Alex Schechter (AUC) is an expert in FCs and  the development of catalysts for such devices , His research group has recently proposed Pt free catalysts for oxygen reduction in the state of the art fuel cells. He is currently involved in an R&D efforts to develop hydrogen generator based on primary hydrides.


Yoed Tsur (Technion) has expertise in FCs and  analysis of electrodes by impedance spectroscopy .


Daniel Nessim (BIU) is an expert in the fabrication, functionalization, and characterization of carbon nanotubes  (CNTs). He developed a methodology for the preparation of carpets of vertically aligned CNTs on metallic substrates. Such functionally organized CNTs  can be considered as a critically important component in electrodes for advanced batteries and super-capacitors.


David Zitoun [BIU] develops novel silicon electrodes for high energy density Li ion batteries and in-situ characterization of Li insertion electrodes.


Dan Major (BIU) and Amir Natan (new recruit; TAU) both have expertise in first-principles computational chemistry, including state-of-the-art quantum and classical mechanics methodologies ]. The computational tools  will be used in the rational in-silico design of novel positive and negative electrodes’ materials for Li ion batteries.


The above review of the Center’s members and their skills demonstrates highly complementary knowledge, experience and capabilities.
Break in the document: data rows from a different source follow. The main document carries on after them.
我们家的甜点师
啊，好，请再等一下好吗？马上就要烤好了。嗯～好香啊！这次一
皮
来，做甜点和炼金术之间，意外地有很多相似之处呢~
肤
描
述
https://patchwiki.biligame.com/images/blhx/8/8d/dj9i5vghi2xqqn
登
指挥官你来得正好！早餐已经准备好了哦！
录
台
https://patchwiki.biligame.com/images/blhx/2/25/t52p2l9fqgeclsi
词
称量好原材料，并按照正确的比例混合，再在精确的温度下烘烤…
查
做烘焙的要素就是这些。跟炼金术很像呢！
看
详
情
It is evident that such a heterogeneous, yet synergistic group can tackle many difficult research projects, related to energy storage & conversion, and the development of advanced power sources. The main challenges of the scientific-technologic community working to promote the EV revolution, are to radically improve the performance of the power sources relevant to electrical propulsion. Modern cars powered by petroleum (ICE vehicles) are very comfortable for both short and long term driving. It takes 5 minutes to refuel a tank with gasoline and to drive several hundreds of kilometers until the next refueling. The battery and FC technologies available today are lacking such capabilities due to the too low energy density of existing batteries, problems of hydrogen storage and long-term operation of FC. The comprehensive workplans of the proposed Center are aimed at attacking a broad frontier: batteries, fuel cells, and super-capacitors. This will be achieved by developing novel, high performing components: electrodes, catalysts and electrolyte systems. Highly important is also R&D of recycling methodologies and waste management for used batteries and fuel cells. EV applications require the use of large batteries consuming huge amounts of an assortment of metallic elements (some of these elements may be present in limited amounts in the earth crust). Indeed, extensive replacement of ICE cars by EVs will entail the use of increasingly larger batteries, thus necessitating the development of effective recycling procedures.
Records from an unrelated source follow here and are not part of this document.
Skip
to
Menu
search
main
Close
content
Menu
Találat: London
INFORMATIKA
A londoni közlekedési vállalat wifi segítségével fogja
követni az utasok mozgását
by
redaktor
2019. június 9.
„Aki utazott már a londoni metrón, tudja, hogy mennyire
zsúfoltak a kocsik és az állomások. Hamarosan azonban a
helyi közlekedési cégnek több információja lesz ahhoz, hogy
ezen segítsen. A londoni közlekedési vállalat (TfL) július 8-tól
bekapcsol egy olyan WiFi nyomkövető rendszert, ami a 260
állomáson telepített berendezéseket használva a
Facing the challenge. Members of the Center, existing faculty and new recruits, share the vision of overcoming the challenges described above via the development of novel, advanced materials. Strong collaboration and sharing of know-how among the Center members will help ensure breakthroughs in the three main areas of sustainable energy research: electricity generation, storage and transportation.
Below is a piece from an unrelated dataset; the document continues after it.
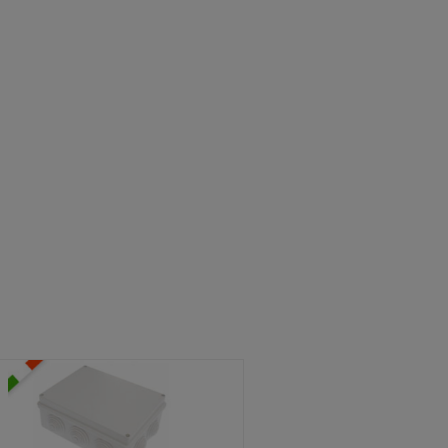
ATOLE STAGNE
Innovative, unconventional, and multi-disciplinary ideas and approaches by the members of the Center will be encouraged. Integration of  new faculty members and training of the next generation of junior researchers are critical goals of this joint effort and are vital to the Center.

The current 11 members of the proposed Center are leading Israeli researchers with a world-class track record of scientific accomplishment, such as: 420  peer-reviewed papers published and 14500 scientific citations in the last 5 years; 65 PhD and 120  MSc graduates trained during the last 10 years; 55 PhD and 45 MSc students in addition to 50 research associates are currently available to participate in the center activities; 82 patents, resulting in 9 start-up companies. We believe that this group of scientists has the capabilities and tools required to achieve the Center’s objectives, and to assure Israel’s position as an international leader in this field.